- _EXERCISE DESCRIPTION_: Transcribe the data in full and exactly, omitting any pictures.
--- START ---
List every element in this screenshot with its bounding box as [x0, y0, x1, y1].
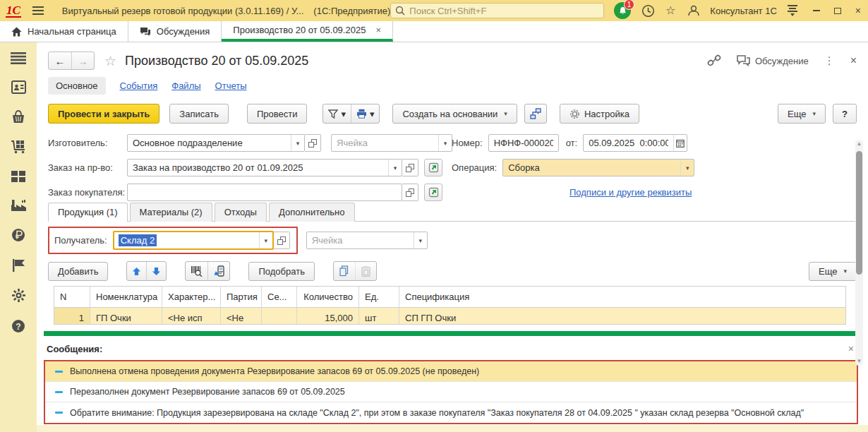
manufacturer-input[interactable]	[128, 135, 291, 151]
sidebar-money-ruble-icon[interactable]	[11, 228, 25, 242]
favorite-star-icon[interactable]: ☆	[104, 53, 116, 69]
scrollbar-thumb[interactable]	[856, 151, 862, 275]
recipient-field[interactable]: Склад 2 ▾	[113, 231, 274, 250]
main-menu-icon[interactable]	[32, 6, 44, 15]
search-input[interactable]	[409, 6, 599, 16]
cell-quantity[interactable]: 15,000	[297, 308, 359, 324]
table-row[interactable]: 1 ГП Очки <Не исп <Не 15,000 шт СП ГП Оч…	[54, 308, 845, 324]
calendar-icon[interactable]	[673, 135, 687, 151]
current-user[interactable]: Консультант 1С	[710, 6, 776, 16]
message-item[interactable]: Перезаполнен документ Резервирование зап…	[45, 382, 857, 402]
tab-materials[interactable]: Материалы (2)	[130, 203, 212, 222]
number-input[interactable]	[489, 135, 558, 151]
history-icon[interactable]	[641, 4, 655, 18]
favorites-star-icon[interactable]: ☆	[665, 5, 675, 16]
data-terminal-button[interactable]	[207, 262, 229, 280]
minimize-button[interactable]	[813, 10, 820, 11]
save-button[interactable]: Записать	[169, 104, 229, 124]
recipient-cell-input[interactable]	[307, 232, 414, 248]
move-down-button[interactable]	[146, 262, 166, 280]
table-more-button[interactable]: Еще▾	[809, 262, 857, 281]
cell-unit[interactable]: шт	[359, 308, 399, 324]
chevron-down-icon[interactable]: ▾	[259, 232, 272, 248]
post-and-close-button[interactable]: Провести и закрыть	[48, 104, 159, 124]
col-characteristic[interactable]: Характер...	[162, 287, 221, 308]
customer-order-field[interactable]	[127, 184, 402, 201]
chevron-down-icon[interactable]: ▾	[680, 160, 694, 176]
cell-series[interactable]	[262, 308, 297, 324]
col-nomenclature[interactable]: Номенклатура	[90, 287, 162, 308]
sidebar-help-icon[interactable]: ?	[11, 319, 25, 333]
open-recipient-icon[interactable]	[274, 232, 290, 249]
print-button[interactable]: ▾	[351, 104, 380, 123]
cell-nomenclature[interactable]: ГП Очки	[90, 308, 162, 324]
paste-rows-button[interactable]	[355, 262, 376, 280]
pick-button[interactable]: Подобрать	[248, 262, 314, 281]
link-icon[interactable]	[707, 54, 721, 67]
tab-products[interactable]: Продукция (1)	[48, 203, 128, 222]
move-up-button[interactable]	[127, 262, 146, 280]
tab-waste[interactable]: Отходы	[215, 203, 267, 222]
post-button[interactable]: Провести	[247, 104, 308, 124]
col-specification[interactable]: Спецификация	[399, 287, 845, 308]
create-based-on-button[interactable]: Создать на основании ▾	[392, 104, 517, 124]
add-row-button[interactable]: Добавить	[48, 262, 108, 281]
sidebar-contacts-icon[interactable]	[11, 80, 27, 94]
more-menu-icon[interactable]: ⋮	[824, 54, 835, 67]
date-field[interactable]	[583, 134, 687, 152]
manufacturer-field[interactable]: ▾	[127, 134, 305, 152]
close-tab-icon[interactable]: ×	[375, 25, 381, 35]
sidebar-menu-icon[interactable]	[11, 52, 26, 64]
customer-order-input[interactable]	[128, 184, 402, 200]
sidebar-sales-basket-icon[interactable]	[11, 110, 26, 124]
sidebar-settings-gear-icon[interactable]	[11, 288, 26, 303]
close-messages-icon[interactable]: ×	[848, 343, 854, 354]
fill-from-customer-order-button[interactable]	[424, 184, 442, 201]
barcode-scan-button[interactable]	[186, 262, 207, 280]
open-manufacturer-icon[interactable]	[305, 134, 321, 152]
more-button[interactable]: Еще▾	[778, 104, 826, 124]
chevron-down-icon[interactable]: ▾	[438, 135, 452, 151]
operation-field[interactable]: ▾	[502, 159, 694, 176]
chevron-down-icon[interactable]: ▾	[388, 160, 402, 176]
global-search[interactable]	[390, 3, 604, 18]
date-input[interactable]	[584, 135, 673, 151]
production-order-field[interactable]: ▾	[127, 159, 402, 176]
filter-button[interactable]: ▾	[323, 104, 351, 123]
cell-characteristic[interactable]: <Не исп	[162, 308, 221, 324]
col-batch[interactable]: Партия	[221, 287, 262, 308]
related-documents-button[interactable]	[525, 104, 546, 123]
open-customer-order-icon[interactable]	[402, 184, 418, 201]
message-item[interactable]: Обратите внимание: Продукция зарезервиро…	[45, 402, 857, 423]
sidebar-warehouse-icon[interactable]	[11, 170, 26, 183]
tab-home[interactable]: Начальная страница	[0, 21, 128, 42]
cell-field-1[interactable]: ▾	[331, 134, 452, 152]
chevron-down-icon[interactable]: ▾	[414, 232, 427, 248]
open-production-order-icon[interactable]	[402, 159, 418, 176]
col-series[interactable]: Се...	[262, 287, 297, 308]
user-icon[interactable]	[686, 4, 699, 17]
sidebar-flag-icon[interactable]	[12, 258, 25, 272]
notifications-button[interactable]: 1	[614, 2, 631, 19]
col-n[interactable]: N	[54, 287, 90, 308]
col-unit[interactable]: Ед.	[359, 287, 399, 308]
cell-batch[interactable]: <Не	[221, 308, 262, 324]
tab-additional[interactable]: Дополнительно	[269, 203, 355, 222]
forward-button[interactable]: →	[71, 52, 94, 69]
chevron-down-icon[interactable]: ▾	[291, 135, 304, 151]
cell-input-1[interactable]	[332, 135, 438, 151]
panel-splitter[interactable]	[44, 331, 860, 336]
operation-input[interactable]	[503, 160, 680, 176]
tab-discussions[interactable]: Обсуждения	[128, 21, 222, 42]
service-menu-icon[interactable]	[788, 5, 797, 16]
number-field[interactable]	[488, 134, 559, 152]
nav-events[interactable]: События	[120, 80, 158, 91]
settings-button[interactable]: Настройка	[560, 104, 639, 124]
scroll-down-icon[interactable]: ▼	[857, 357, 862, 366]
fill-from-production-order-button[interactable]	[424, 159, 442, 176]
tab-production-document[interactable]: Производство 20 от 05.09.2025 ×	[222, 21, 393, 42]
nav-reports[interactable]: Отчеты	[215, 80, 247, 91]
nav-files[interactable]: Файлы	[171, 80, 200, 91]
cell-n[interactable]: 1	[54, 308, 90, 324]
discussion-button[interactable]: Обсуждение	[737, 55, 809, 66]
--- END ---
- _SOLUTION TO THE EXERCISE_:
List every element in this screenshot with its bounding box as [x0, y0, x1, y1].
manufacturer-input[interactable]	[128, 135, 291, 151]
sidebar-money-ruble-icon[interactable]	[11, 228, 25, 242]
favorite-star-icon[interactable]: ☆	[104, 53, 116, 69]
scrollbar-thumb[interactable]	[856, 151, 862, 275]
recipient-field[interactable]: Склад 2 ▾	[113, 231, 274, 250]
main-menu-icon[interactable]	[32, 6, 44, 15]
search-input[interactable]	[409, 6, 599, 16]
cell-quantity[interactable]: 15,000	[297, 308, 359, 324]
table-row[interactable]: 1 ГП Очки <Не исп <Не 15,000 шт СП ГП Оч…	[54, 308, 845, 324]
calendar-icon[interactable]	[673, 135, 687, 151]
current-user[interactable]: Консультант 1С	[710, 6, 776, 16]
message-item[interactable]: Перезаполнен документ Резервирование зап…	[45, 382, 857, 402]
tab-materials[interactable]: Материалы (2)	[130, 203, 212, 222]
number-input[interactable]	[489, 135, 558, 151]
history-icon[interactable]	[641, 4, 655, 18]
favorites-star-icon[interactable]: ☆	[665, 5, 675, 16]
data-terminal-button[interactable]	[207, 262, 229, 280]
minimize-button[interactable]	[813, 10, 820, 11]
save-button[interactable]: Записать	[169, 104, 229, 124]
recipient-cell-input[interactable]	[307, 232, 414, 248]
move-down-button[interactable]	[146, 262, 166, 280]
table-more-button[interactable]: Еще▾	[809, 262, 857, 281]
cell-unit[interactable]: шт	[359, 308, 399, 324]
chevron-down-icon[interactable]: ▾	[259, 232, 272, 248]
post-and-close-button[interactable]: Провести и закрыть	[48, 104, 159, 124]
col-characteristic[interactable]: Характер...	[162, 287, 221, 308]
customer-order-field[interactable]	[127, 184, 402, 201]
chevron-down-icon[interactable]: ▾	[680, 160, 694, 176]
cell-series[interactable]	[262, 308, 297, 324]
col-nomenclature[interactable]: Номенклатура	[90, 287, 162, 308]
sidebar-help-icon[interactable]: ?	[11, 319, 25, 333]
open-recipient-icon[interactable]	[274, 232, 290, 249]
print-button[interactable]: ▾	[351, 104, 380, 123]
cell-nomenclature[interactable]: ГП Очки	[90, 308, 162, 324]
paste-rows-button[interactable]	[355, 262, 376, 280]
pick-button[interactable]: Подобрать	[248, 262, 314, 281]
link-icon[interactable]	[707, 54, 721, 67]
tab-products[interactable]: Продукция (1)	[48, 203, 128, 222]
move-up-button[interactable]	[127, 262, 146, 280]
tab-waste[interactable]: Отходы	[215, 203, 267, 222]
post-button[interactable]: Провести	[247, 104, 308, 124]
col-specification[interactable]: Спецификация	[399, 287, 845, 308]
create-based-on-button[interactable]: Создать на основании ▾	[392, 104, 517, 124]
add-row-button[interactable]: Добавить	[48, 262, 108, 281]
sidebar-contacts-icon[interactable]	[11, 80, 27, 94]
more-menu-icon[interactable]: ⋮	[824, 54, 835, 67]
date-field[interactable]	[583, 134, 687, 152]
manufacturer-field[interactable]: ▾	[127, 134, 305, 152]
close-tab-icon[interactable]: ×	[375, 25, 381, 35]
sidebar-menu-icon[interactable]	[11, 52, 26, 64]
customer-order-input[interactable]	[128, 184, 402, 200]
sidebar-sales-basket-icon[interactable]	[11, 110, 26, 124]
sidebar-settings-gear-icon[interactable]	[11, 288, 26, 303]
close-messages-icon[interactable]: ×	[848, 343, 854, 354]
fill-from-customer-order-button[interactable]	[424, 184, 442, 201]
barcode-scan-button[interactable]	[186, 262, 207, 280]
open-manufacturer-icon[interactable]	[305, 134, 321, 152]
more-button[interactable]: Еще▾	[778, 104, 826, 124]
chevron-down-icon[interactable]: ▾	[438, 135, 452, 151]
operation-field[interactable]: ▾	[502, 159, 694, 176]
chevron-down-icon[interactable]: ▾	[388, 160, 402, 176]
global-search[interactable]	[390, 3, 604, 18]
date-input[interactable]	[584, 135, 673, 151]
production-order-field[interactable]: ▾	[127, 159, 402, 176]
filter-button[interactable]: ▾	[323, 104, 351, 123]
cell-characteristic[interactable]: <Не исп	[162, 308, 221, 324]
col-batch[interactable]: Партия	[221, 287, 262, 308]
related-documents-button[interactable]	[525, 104, 546, 123]
open-customer-order-icon[interactable]	[402, 184, 418, 201]
message-item[interactable]: Обратите внимание: Продукция зарезервиро…	[45, 402, 857, 423]
sidebar-warehouse-icon[interactable]	[11, 170, 26, 183]
tab-home[interactable]: Начальная страница	[0, 21, 128, 42]
cell-field-1[interactable]: ▾	[331, 134, 452, 152]
chevron-down-icon[interactable]: ▾	[414, 232, 427, 248]
open-production-order-icon[interactable]	[402, 159, 418, 176]
col-series[interactable]: Се...	[262, 287, 297, 308]
user-icon[interactable]	[686, 4, 699, 17]
sidebar-flag-icon[interactable]	[12, 258, 25, 272]
notifications-button[interactable]: 1	[614, 2, 631, 19]
col-n[interactable]: N	[54, 287, 90, 308]
col-unit[interactable]: Ед.	[359, 287, 399, 308]
cell-batch[interactable]: <Не	[221, 308, 262, 324]
tab-additional[interactable]: Дополнительно	[269, 203, 355, 222]
forward-button[interactable]: →	[71, 52, 94, 69]
chevron-down-icon[interactable]: ▾	[291, 135, 304, 151]
cell-input-1[interactable]	[332, 135, 438, 151]
panel-splitter[interactable]	[44, 331, 860, 336]
operation-input[interactable]	[503, 160, 680, 176]
tab-discussions[interactable]: Обсуждения	[128, 21, 222, 42]
service-menu-icon[interactable]	[788, 5, 797, 16]
number-field[interactable]	[488, 134, 559, 152]
nav-events[interactable]: События	[120, 80, 158, 91]
settings-button[interactable]: Настройка	[560, 104, 639, 124]
scroll-down-icon[interactable]: ▼	[857, 357, 862, 366]
fill-from-production-order-button[interactable]	[424, 159, 442, 176]
tab-production-document[interactable]: Производство 20 от 05.09.2025 ×	[222, 21, 393, 42]
nav-reports[interactable]: Отчеты	[215, 80, 247, 91]
nav-files[interactable]: Файлы	[171, 80, 200, 91]
cell-n[interactable]: 1	[54, 308, 90, 324]
discussion-button[interactable]: Обсуждение	[737, 55, 809, 66]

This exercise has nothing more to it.